## To do
From the entries below, retype only the lines from the one with "お問い合わせ (742, 2537)" through the one with "その他の特徴 (698, 2511)", exactly as written.

## Given information
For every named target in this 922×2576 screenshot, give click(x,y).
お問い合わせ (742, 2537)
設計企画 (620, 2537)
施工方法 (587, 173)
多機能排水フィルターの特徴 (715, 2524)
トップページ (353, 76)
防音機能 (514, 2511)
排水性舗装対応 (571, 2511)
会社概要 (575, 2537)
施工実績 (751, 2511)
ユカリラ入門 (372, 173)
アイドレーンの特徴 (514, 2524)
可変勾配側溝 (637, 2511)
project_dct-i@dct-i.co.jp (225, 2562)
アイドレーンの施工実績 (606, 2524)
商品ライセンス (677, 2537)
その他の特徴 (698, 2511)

* * *

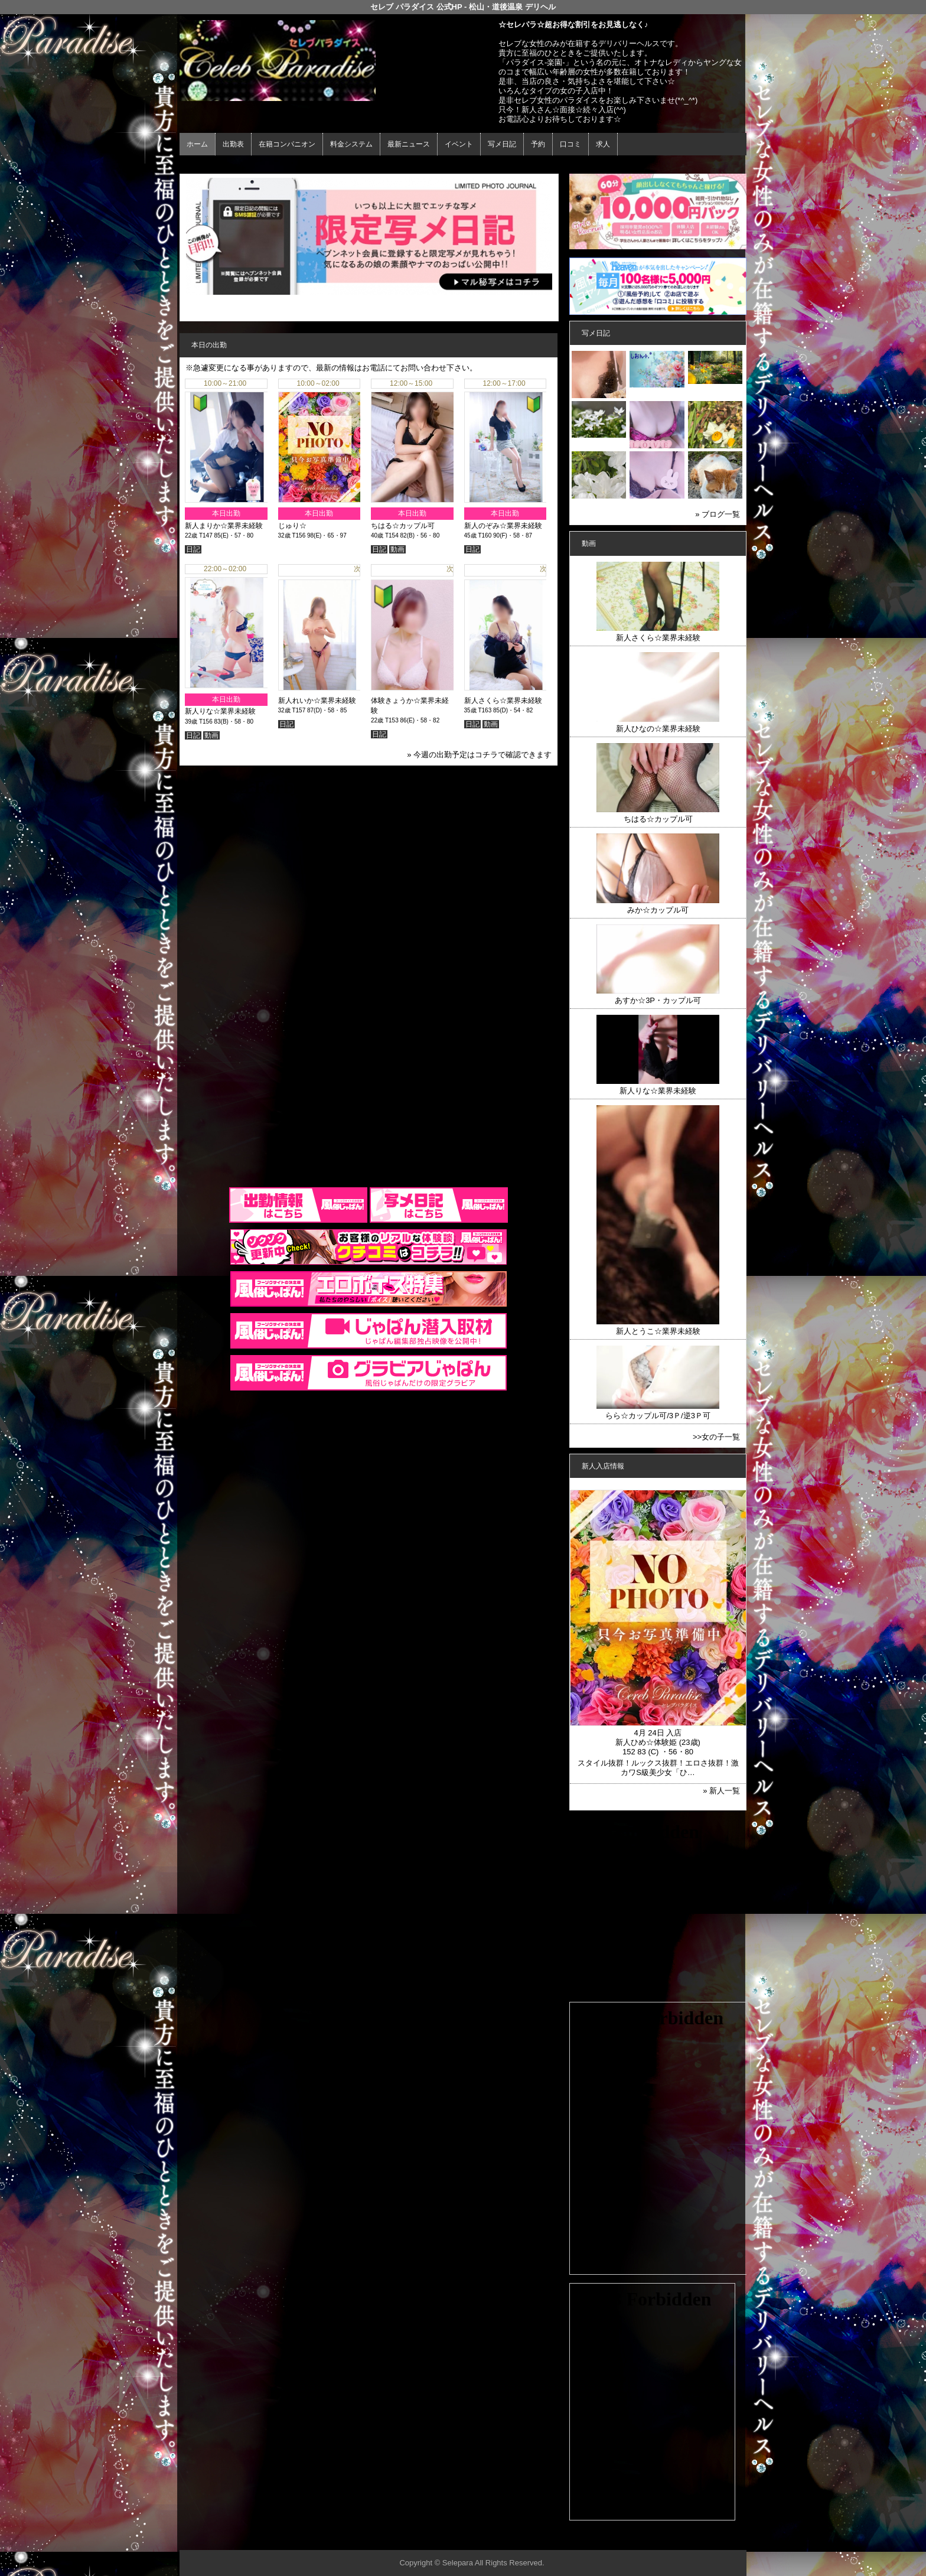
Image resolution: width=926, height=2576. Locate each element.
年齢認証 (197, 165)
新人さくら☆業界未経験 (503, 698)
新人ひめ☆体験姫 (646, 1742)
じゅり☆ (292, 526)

## Output for this task
お問い合わせ (742, 2537)
設計企画 (620, 2537)
施工方法 (587, 173)
多機能排水フィルターの特徴 (715, 2524)
トップページ (353, 76)
防音機能 (514, 2511)
排水性舗装対応 (571, 2511)
会社概要 (575, 2537)
施工実績 (751, 2511)
ユカリラ入門 (372, 173)
アイドレーンの特徴 (514, 2524)
可変勾配側溝 (637, 2511)
project_dct-i@dct-i.co.jp (225, 2562)
アイドレーンの施工実績 (606, 2524)
商品ライセンス (677, 2537)
その他の特徴 (698, 2511)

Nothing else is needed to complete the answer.